The encampment was very silent. Outside it, all the usual morning-period forest screeches and hoots were in full flower, but there were only a couple of sesheyans about. One of them, tending the low smoky fire that was kept smoored except when cooking was about to begin, was sitting on the ground, hunched up with her wings huddled around her, a posture so eloquent of fear or great distress that Gabriel went straight to her and bent down, saying, "Sister, what troubles you? And where is everybody?"
She looked up at hi
m mournfully-at that point Gabriel suddenly realized that she was one of the youngest of them-and said, "The Hunter may widely range, but sometimes the prey hunts him: and fear goes hunting the forests, and the dark between the stars:"
She choked her words off suddenly.

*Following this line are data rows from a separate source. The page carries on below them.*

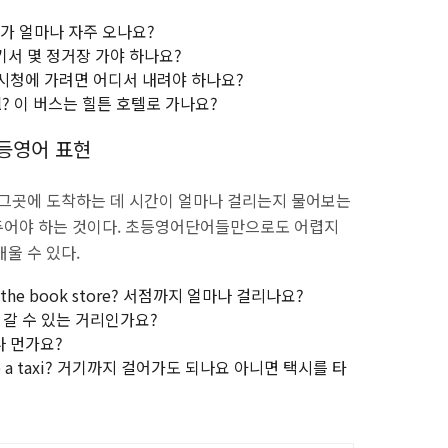
? 버스가 얼마나 자주 오나요?
t? 여기서 몇 정거장 가야 하나요?
y hall? 시청에 가려면 어디서 내려야 하나요?
 hotel? 이 버스는 힐튼 호텔로 가나요?
초등영어 표현
 그곳에 도착하는 데 시간이 얼마나 걸리는지 물어보는
두어야 하는 것이다. 초등영어단어들만으로도 어렵지
울 수 있다.
e to the book store? 서점까지 얼마나 걸리나요?
 걸어서 갈 수 있는 거리인가요?
얼마나 먼가요?
to take a taxi? 거기까지 걸어가도 되나요 아니면 택시를 타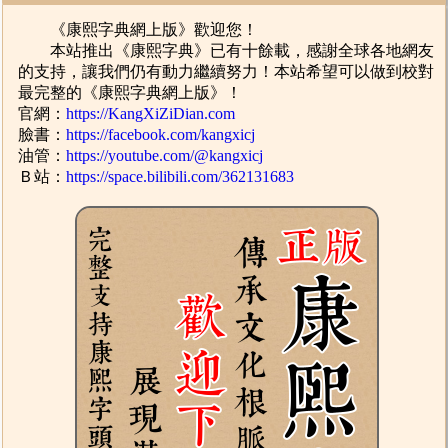
《康熙字典網上版》歡迎您！
本站推出《康熙字典》已有十餘載，感謝全球各地網友
的支持，讓我們仍有動力繼續努力！本站希望可以做到校對
最完整的《康熙字典網上版》！
官網：
https://KangXiZiDian.com
臉書：
https://facebook.com/kangxicj
油管：
https://youtube.com/@kangxicj
Ｂ站：
https://space.bilibili.com/362131683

It was an odd sound, for sesheyans normally always left you with the impression that the song of their conversation invariably had another verse that they might add at a moment's notice, or a year from now, but that they were never actually done. "But where did they all go?"
"Under the forest's shelter lie other places of landing:" she said. "News came from one of the nearer that one had returned untimely: he bore a-"
More broken staves, Gabriel thought. Those were evidence of a sesheyan about as upset as one could become. But what in the worlds could have-
He barely heard them coming. That he could hear them at all was evidence of several days in almost exclusively sesheyan company. Gabriel had a few seconds' warning anyway, before the clearing was full of sesheyans, many more than had routinely been using the encampment. Ondway was among them. His expression, as far as Gabriel could make it out, was very grim and dark. Behind him came several more sesheyans, silently carrying something on a plasteine sheet stretched between them. Gabriel went over to them, then saw what they carried on the sheet and stopped very still. He recognized certain things about the object immediately. The green-colored plastic e-suit, full, as he now knew, of that acidic gel, the dark armor in plates and patches over the suit, the terrible, blank protective helmet. The shape suggested strongly that there was no human inside. It was too broad in the shoulders and too thick in the leg.